Nach 2:0 in Oberhausen liegt Eintracht Frankfurt ein einziges Tor vor Mainz 05 / Fürth rutscht auf Rang fünf ab
Nun wird es zu einem Herzschlagfinale am letzten Spieltag in der Zweiten Bundesliga kommen. Eintracht Frankfurt hat sich mit einem 2:0 (2:0)-Sieg bei Rot-Weiß Oberhausen wieder auf einem Aufstiegsplatz vorgeschoben. Doch Mainz 05 bleibt den Frankfurtern nach dem 5:1 über den VfB Lübeck mit nur einem einzigen Tor Rückstand dicht auf den Fersen. Dagegen verlor die SpVgg Greuther Fürth durch das 2:2 gegen Wacker Burghausen an Boden.

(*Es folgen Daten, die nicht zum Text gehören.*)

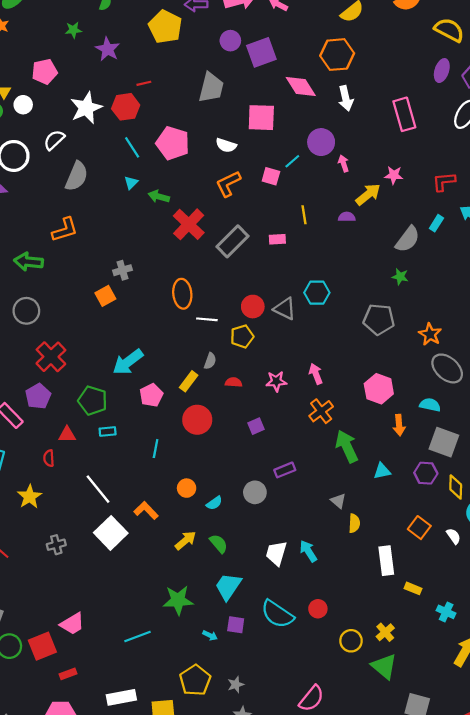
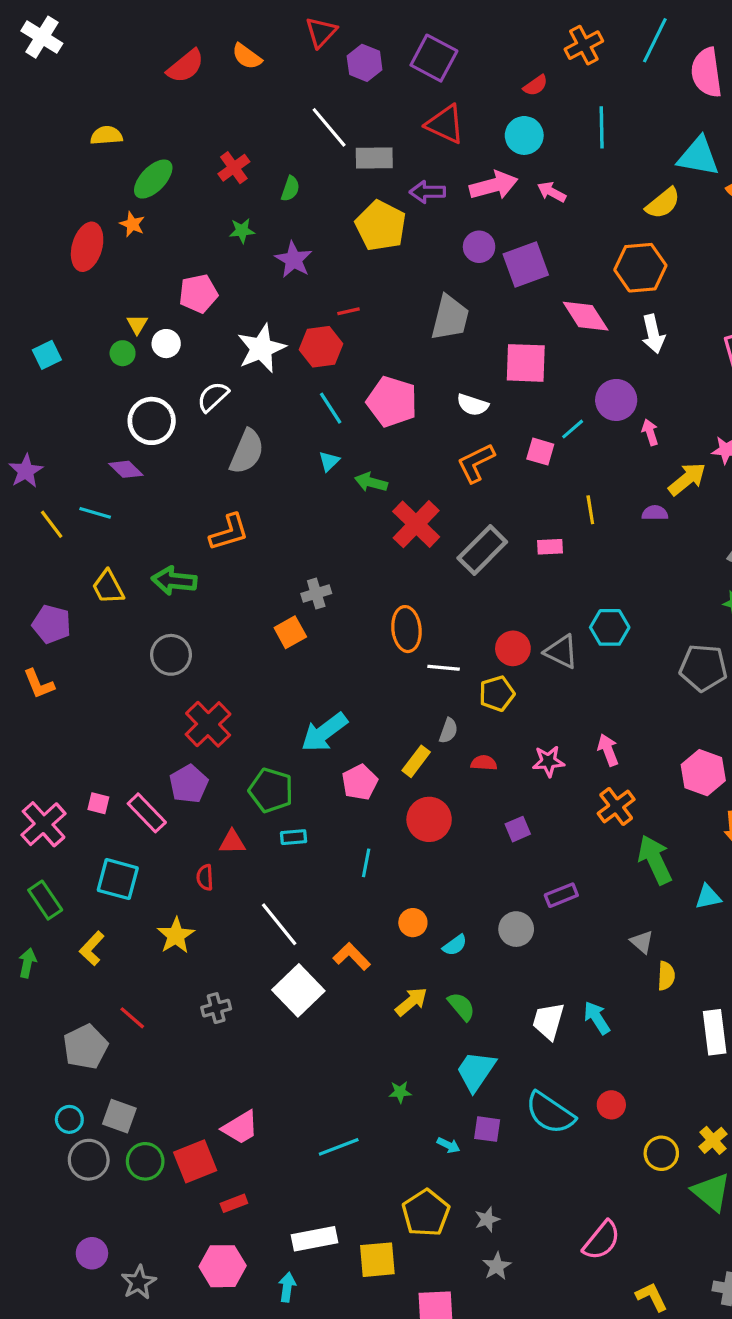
green star: (178, 600) -> (400, 1092), size x0.5

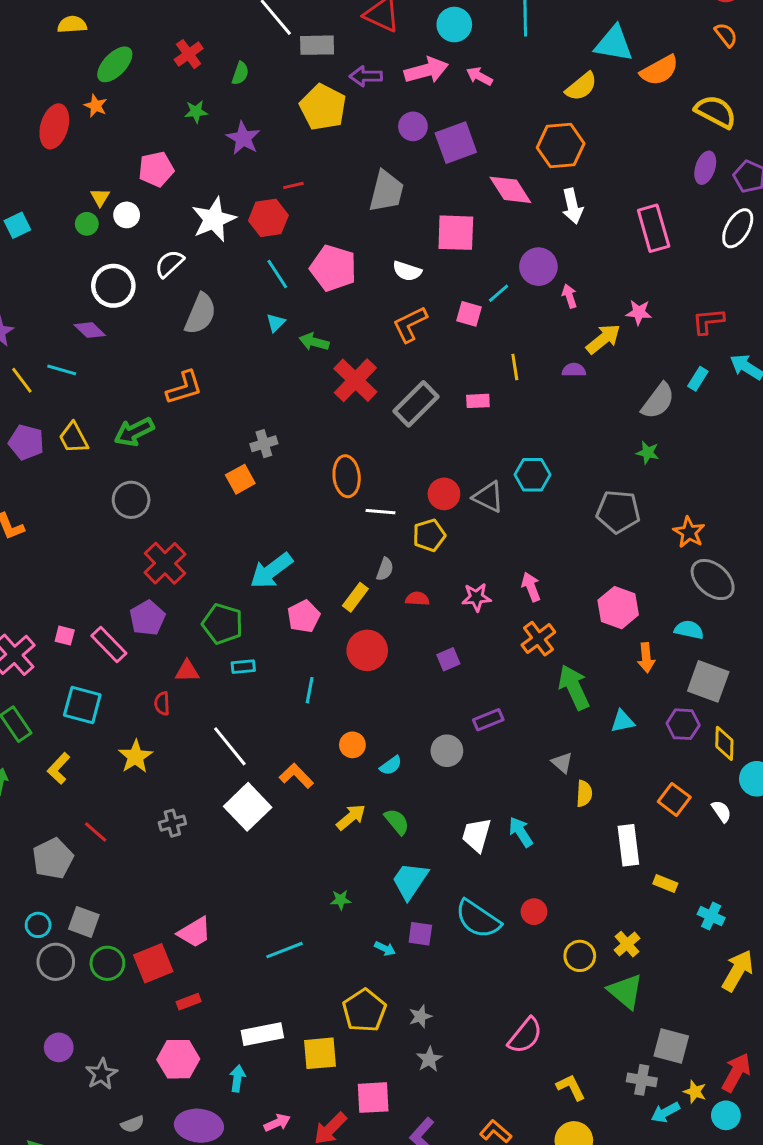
green arrow: (174, 581) -> (134, 432), turned -33
purple pentagon: (52, 624) -> (26, 442), moved

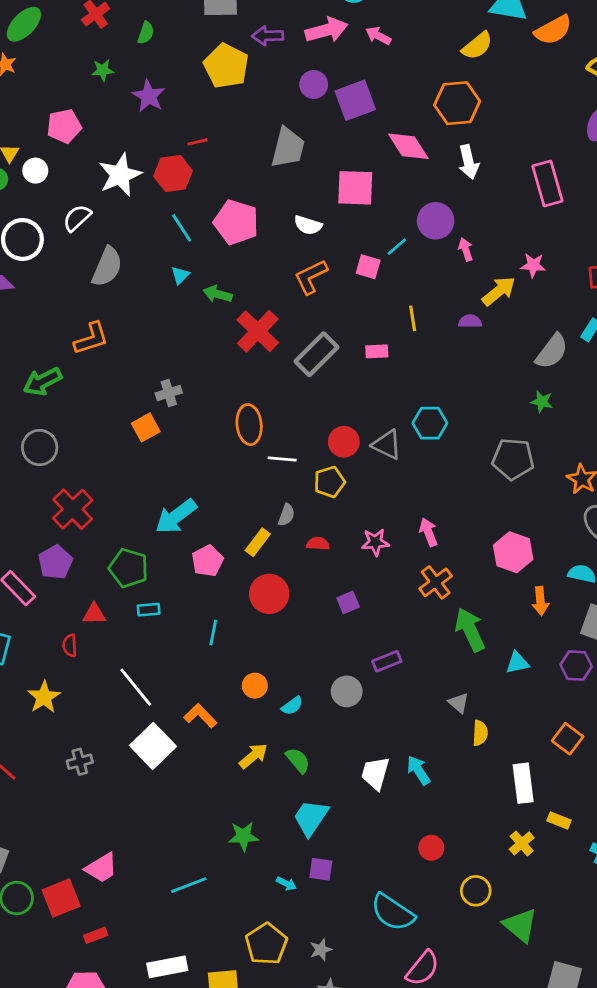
green star: (341, 900) -> (243, 836), size x1.5
cyan semicircle: (478, 919) -> (393, 912), moved
yellow cross: (627, 944) -> (522, 843), moved

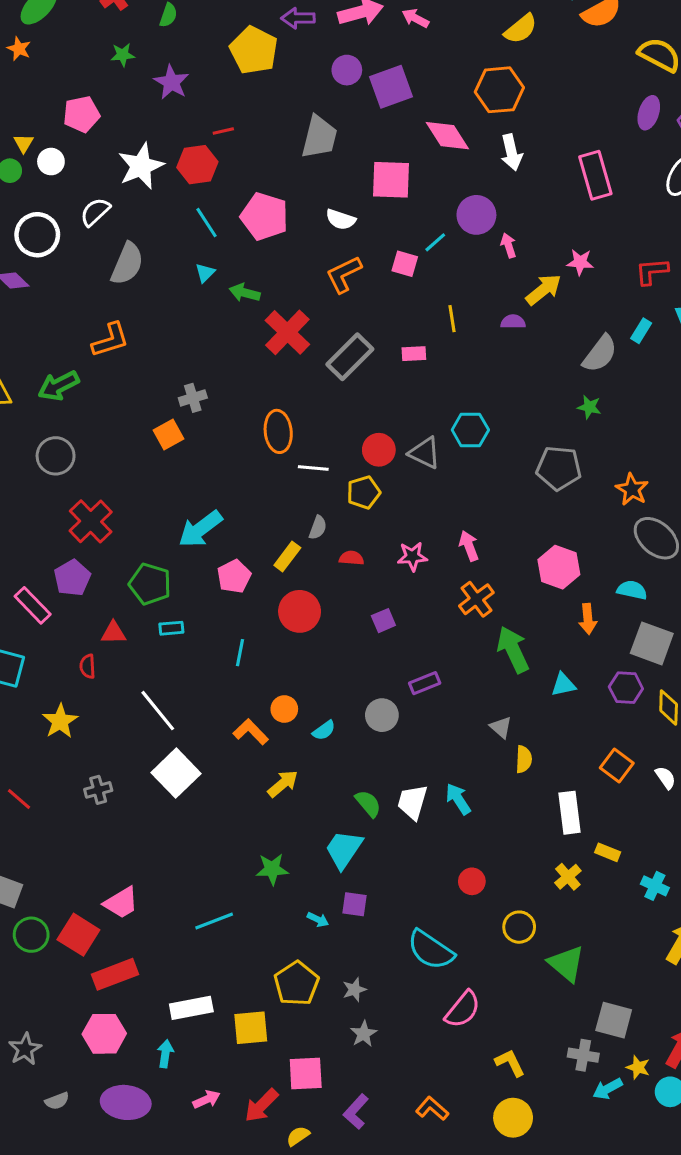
orange L-shape: (200, 716) -> (251, 732), moved
green semicircle: (298, 760) -> (368, 804), moved
red square: (61, 898) -> (78, 935), turned -36
red rectangle: (96, 935) -> (115, 974), size x1.8

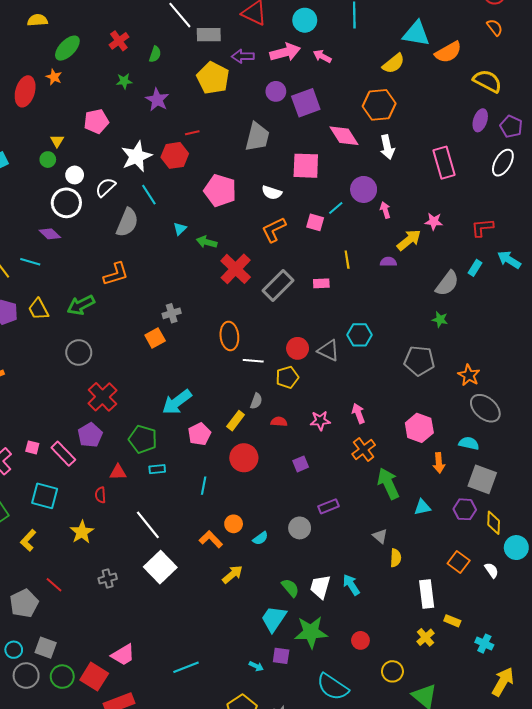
white circle: (51, 162) -> (75, 175), moved
cyan line: (207, 223) -> (149, 195), moved
green star: (272, 869) -> (311, 632), moved, size x1.5

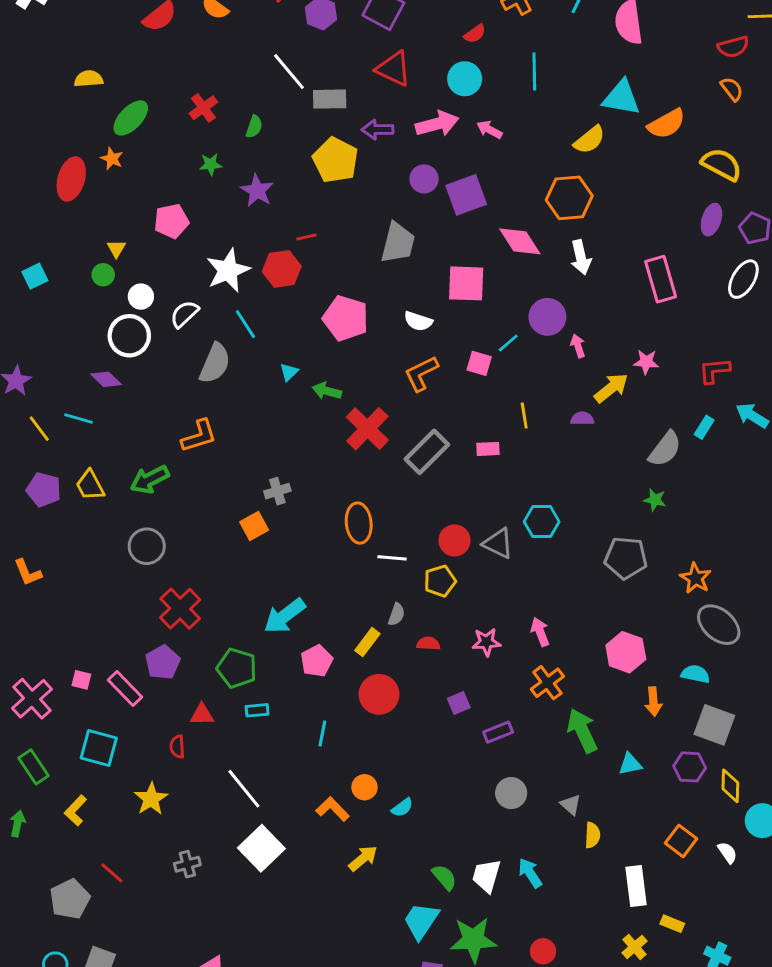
purple rectangle: (328, 506) -> (498, 732), moved
gray circle: (300, 528) -> (511, 793), moved

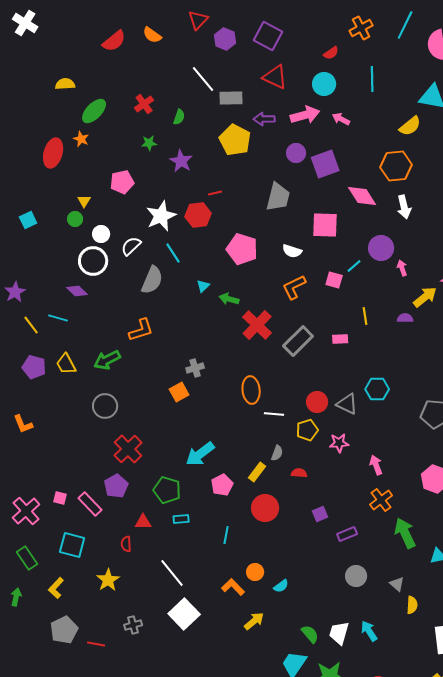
pink star: (486, 642) -> (339, 443), moved
red line: (112, 873) -> (96, 644), moved, turned -30
gray pentagon: (70, 899) -> (64, 630), moved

Von Thomas Kilchenstein (Oberhausen)
"Jetzt hat sich die Lage gedreht", jubelte der Frankfurter Mittelfeldspieler Alexander Schur nach dem Schlusspfiff, "wir sind oben, und da wollen wir auch bleiben". Die Tore zum Erfolg der Eintracht in Oberhausen erzielte Dino Toppmöller in der zehnten und in der 18. Minute, das erste nach einer Ecke von Bürger per Kopf (10.), das zweite nach feinem Pass von Skela mit links (18.). "Ich habe die ganze Woche schon mit meinem Einsatz gerechnet", sagte Toppmöller hinterher, "ich war schon ein bisschen sauer, dass ich nicht öfter gespielt habe. Denn ich hätte der Mannschaft helfen können, wenn ich mehr zum Einsatz gekommen wäre."
Der Frankfurter Sieg war aufgrund einer sehr starken ersten Halbzeit verdient. Und er hätte durchaus auch noch höher ausfallen können, wenn man mit den Möglichkeiten nicht ganz so fahrlässig umgegangen wäre. In der zweiten Halbzeit verwaltete die Eintracht das Ergebnis nur noch. Dennoch hat sie nun alle Chancen auf den Aufstieg und es weiterhin in der eigenen Hand, mit einem hohen Sieg am nächsten Sonntag zur Hause gegen den SSV Reutlingen alles klar zu machen.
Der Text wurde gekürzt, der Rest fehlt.